Please comment on Hamlet's soliloquies.

This is a rather broad question! A soliloquy is a speech
or monologue that a character gives when no one is listening but the audience. In the
case of Hamlet, one soliloquy is given when he thinks no one is
listening. This occurs during the famous "To be or not to be" soliloquy at the beginning
of Act III. He doesn't realize that he is being spied upon by Polonius and Claudius.
Still, the results are the same. In all four of Hamlet's soliloquies, the audience
receives an inside look into Hamlet's suffering
head.


Hamlet's thoughts during his soliloquies cover many
different aspects of his life and the events that have taken place.
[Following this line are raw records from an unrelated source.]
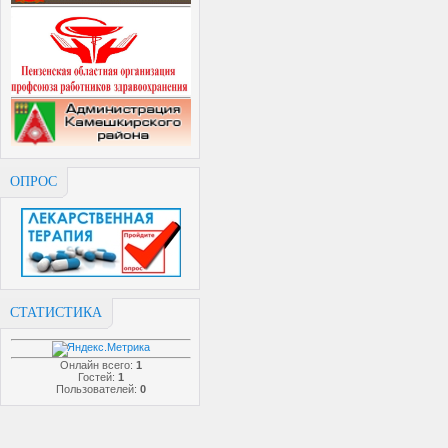
ОПРОС
СТАТИСТИКА
Онлайн всего:
1
Гостей:
1
Пользователей:
0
In the first, Hamlet
laments over the fact that his mother has married his uncle, crying "Frailty, thy name
is woman!" He also discusses suicide in this first one, but not quite on a personal
level. At the end of this speech he says "break my heart, for I must hold my tongue." He
is upset because he suspects all of these horrible things regarding his father's death,
but he can't say anything or do anything about them. In the second soliloquy, Hamlet
discusses revenge and his cowardice at not doing anything about what he now knows was
the murder of his father. The "To be or not to be" soliloquy finds him discussing
suicide primarily. And finally, in the fourth soliloquy, he berates himself for his
inaction and vows that "from this time forth, my thoughts be bloody, or be nothing
worth."


In all, the soliloquies offer much needed
perspective into Hamlet's thoughts for the audience.